• 四十代夫婦が綴る書評と雑記

八王子市夢美術館で開催されている「ピーター・シスの闇と夢」に行ってきました。

ピーター・シスは、チェコスロヴァキア生まれで、現代アメリカを代表する絵本作家です。

日本だと、このチェコに生まれたという意味合いが伝わりづらい部分もあるかもしれません。

しかし、展示されている絵本の原画や、学生時代の卒業制作である映像作品から、

自由な発想や創作が抑圧された苦しみは読み取れるはずです。

とはいえ、そういった政治的な背景や、暗い影だけが彼の作品の価値ではありません。

とてつもない労力を惜しまない点描の見事さ、発想と構成の美しさ等々、

たくさん展示された絵本の原画はどれもそれぞれの魅力を放っています。

描かれた時期や、どういう意図で描かれた絵本であるかによって、

画風にはかなり違いがあります。

ただ共通しているのは、どの作品も誰かに向けて描かれているという意志を感じるところでした。

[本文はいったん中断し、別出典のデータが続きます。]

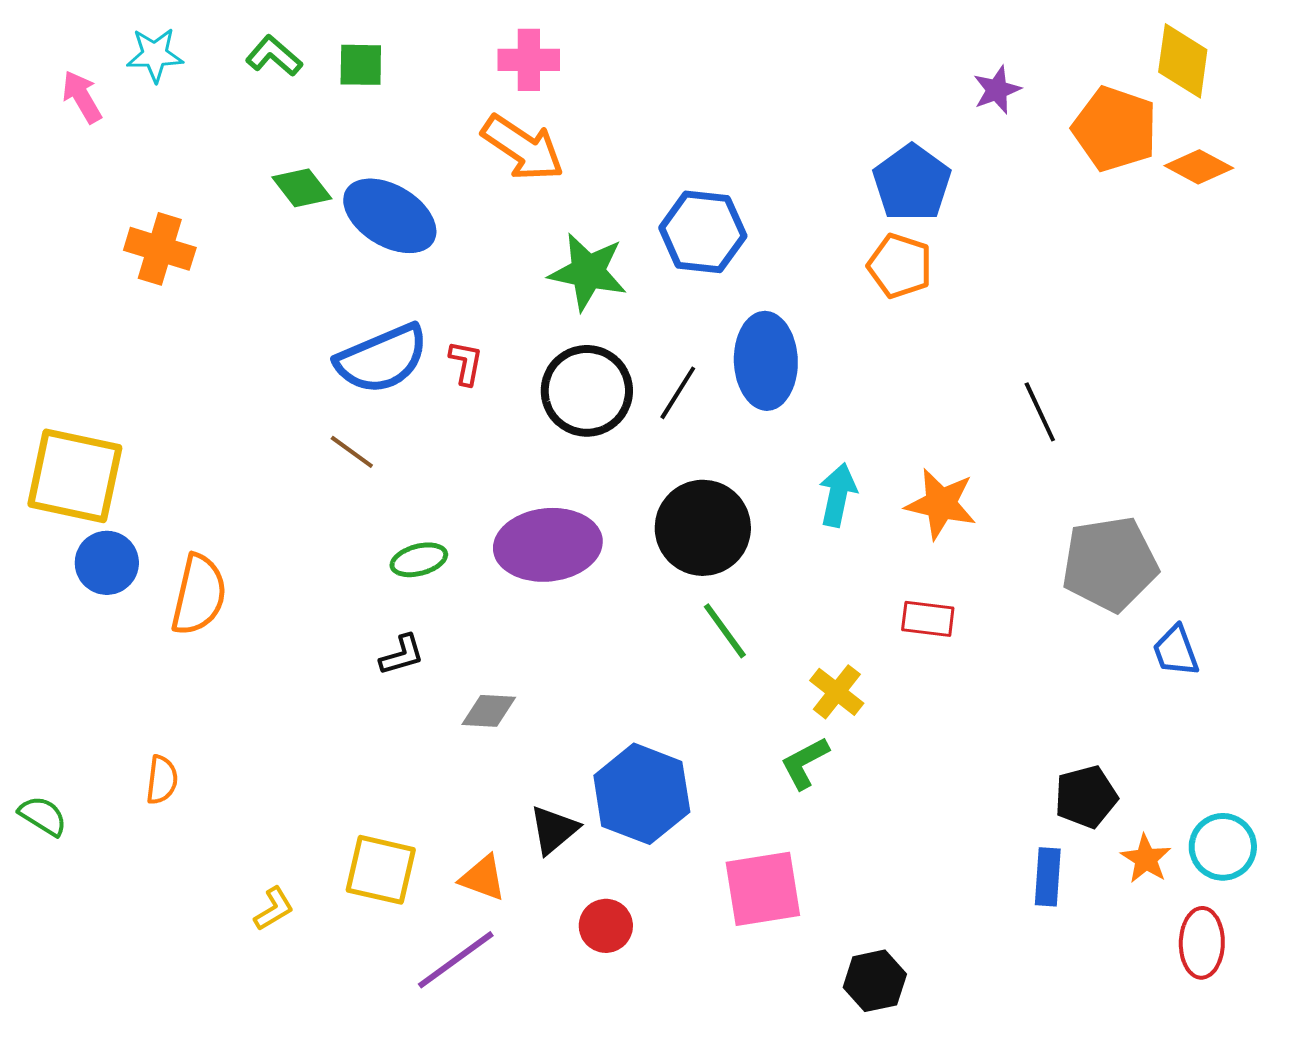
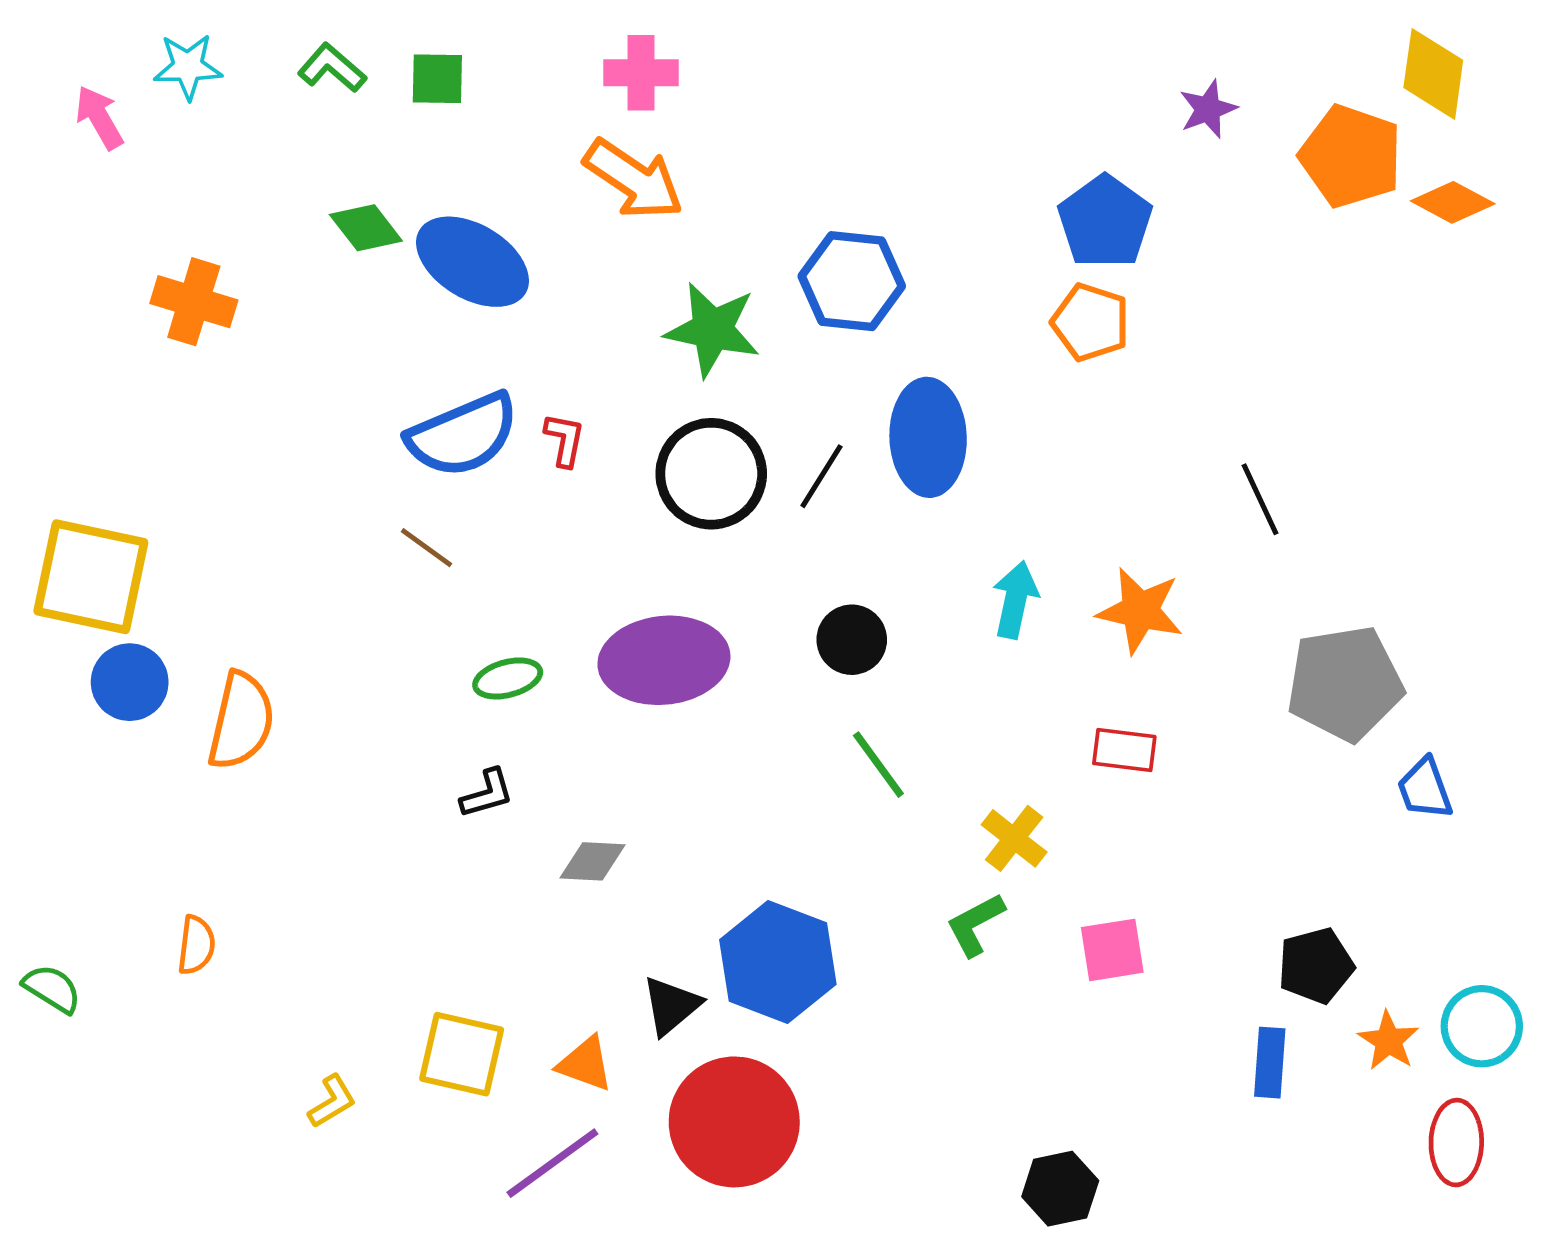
black circle: (703, 528) -> (852, 640), size x0.6
pink square: (763, 889) -> (1112, 950), moved, size x0.7
red circle: (606, 926) -> (734, 1122), size x2.0

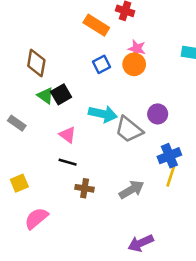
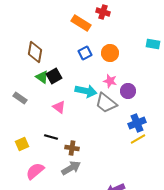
pink star: (137, 49) -> (110, 81), moved
black line: (68, 162) -> (51, 137), moved
yellow line: (171, 177) -> (138, 139), turned 42
gray arrow: (132, 190) -> (71, 168), moved

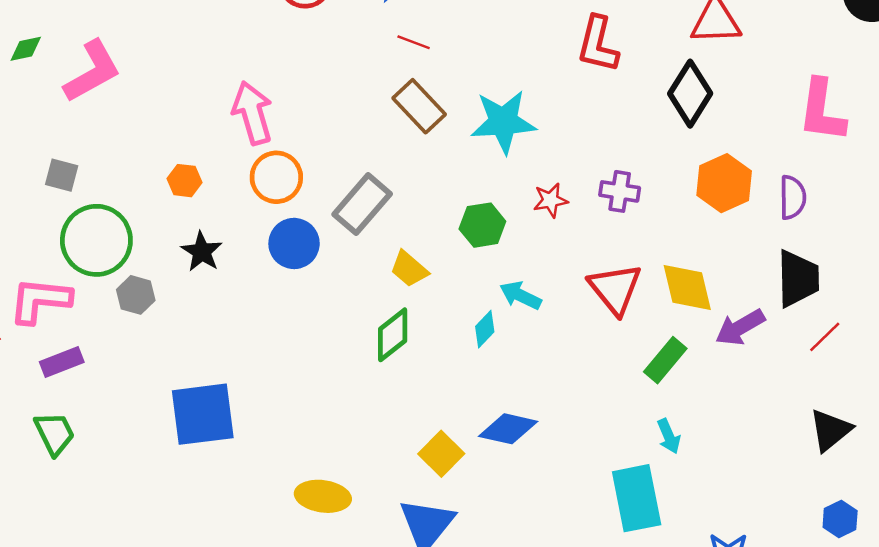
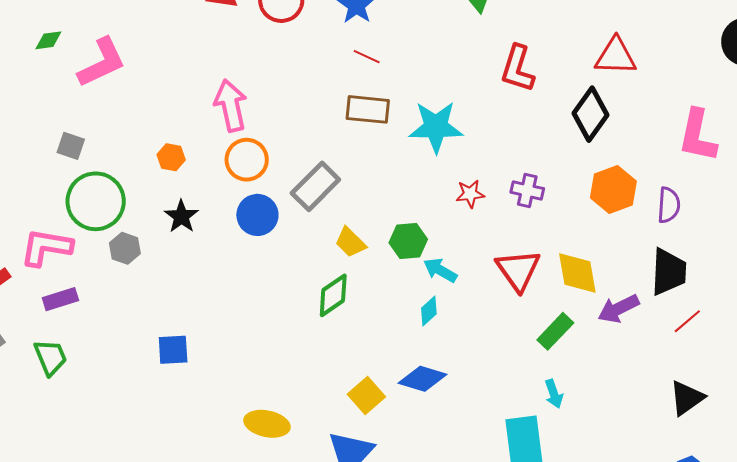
brown rectangle: (419, 106) -> (368, 109), turned -45
green hexagon: (482, 225) -> (408, 241), moved
cyan diamond: (485, 329) -> (429, 311), moved
blue square: (203, 414) -> (173, 350), size x0.6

我が子であったり、父であったり、これからの時代を生きる人々であったり、

対象は様々ですが、かわいらしい絵に込められたものは強く優しいものばかりだと思います。


ピーター・シスの闇と夢

また、雑誌や新聞の挿絵、公共的なアートプロジェクト作品等も素敵でした。

彼の絵本を読んだことが無い方にも是非おすすめしたい展覧会でした。

素敵なポストカードを購入、原画で見ると、この金色の縁取りも美しさに一役買っていました。

八王子での展示は2023年8月31日まで、です。